Rep. Charles Rangel, D-NY, chairman of the Ways and Means Committee, said he expects local and state governments to take the remaining 10 percent of the bonuses, nullifying the payouts.

Rangel said the bill would apply to mortgage giants Fannie Mae and Freddie Mac, among others, while excluding community banks and other smaller companies that received less bailout money.

Thompson said in an interview with the Times-Standard Wednesday that he agreed it was important to make sure smaller, community banks didn't get penalized by the bill.

”We're not looking for the bank teller who got a bonus from a community bank, or even the community bank president who got a bonus,” Thompson said. “We're talking about the outrageous.”

Gaining support in the Senate is a competing bill that would impose a 35 percent excise tax on the companies paying the bonuses and another 35 percent excise tax on the employees receiving them.

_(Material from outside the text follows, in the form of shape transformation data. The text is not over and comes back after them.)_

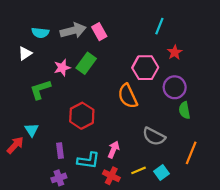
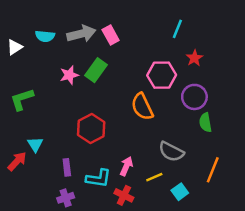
white triangle: (25, 53) -> (15, 47), moved
green L-shape: (40, 89) -> (22, 99), moved
yellow line: (139, 170) -> (154, 177), moved

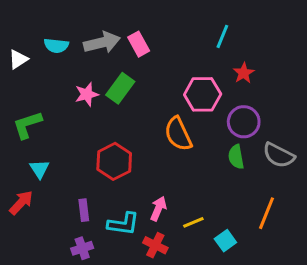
green semicircle: (205, 122) -> (236, 157), moved
cyan triangle: (35, 144) -> (40, 169), moved
gray semicircle: (171, 152) -> (279, 155), moved

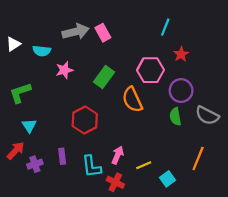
cyan semicircle: (56, 46) -> (42, 51), moved
green rectangle: (120, 88) -> (104, 77), moved
cyan L-shape: (123, 224) -> (92, 166), turned 75
purple cross: (82, 248) -> (35, 164), moved

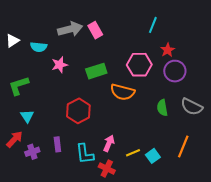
green rectangle: (104, 77) -> (96, 71), turned 36
purple circle: (181, 91) -> (175, 71), moved
orange semicircle: (132, 100) -> (122, 92), turned -50
cyan square: (167, 179) -> (153, 156), moved

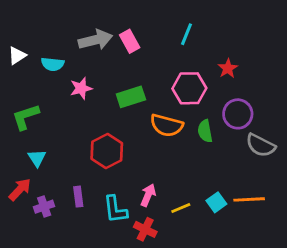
cyan line: (153, 25) -> (187, 34), moved
purple circle: (175, 71) -> (238, 114), moved
green semicircle: (162, 108) -> (205, 131), moved
orange line: (183, 147) -> (249, 199), turned 65
cyan square: (153, 156) -> (216, 202), moved

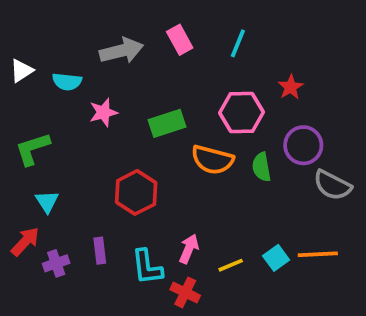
pink rectangle: (130, 41) -> (180, 40), moved

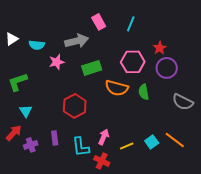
gray arrow: (122, 51) -> (77, 41), moved
purple circle: (303, 145) -> (167, 68), moved
orange line: (318, 254) -> (175, 140), turned 40

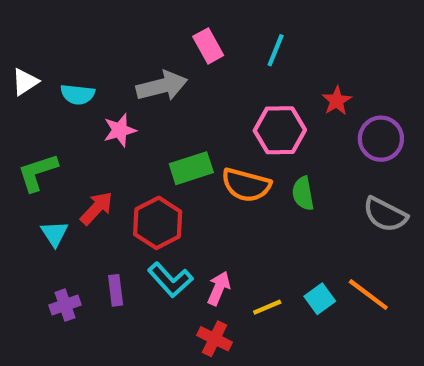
green rectangle: (92, 68) -> (191, 168), moved
purple circle: (167, 68) -> (381, 139), moved
red arrow: (14, 133) -> (97, 208), moved
cyan L-shape: (81, 147) -> (170, 280), moved, turned -35

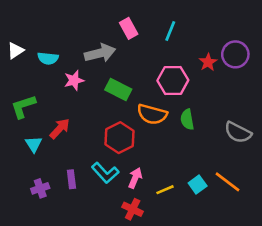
purple circle: (381, 139) -> (235, 54), moved
green rectangle: (191, 168) -> (118, 90), moved, turned 45
red hexagon: (158, 223) -> (120, 138), moved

The taxes would apply to all companies receiving government bailout money, but they are clearly geared toward AIG.

While not commenting specifically on the bills, President Barack Obama quickly issued a statement Thursday voicing support for the concept.

”I look forward to receiving a final product that will serve as a strong signal to the executives who run these firms that such compensation will not be tolerated,” the president said in the statement.

The outrage over the AIG bonuses has also added fuel to the fire for those who have charged that Congress acted too hastily in passing the bailout bill and failed to include enough safeguards to ensure tax payer funds weren't piddled away.

For his part, Thompson said he wasn't happy with the bill when he voted for it but that it was imperative for Congress to act quickly.

”That money was spent to keep financial institutions from going off a cliff,” Thompson said. “The alternative was to let everything implode, and that would have been an economic crisis worse than the Great Depression.”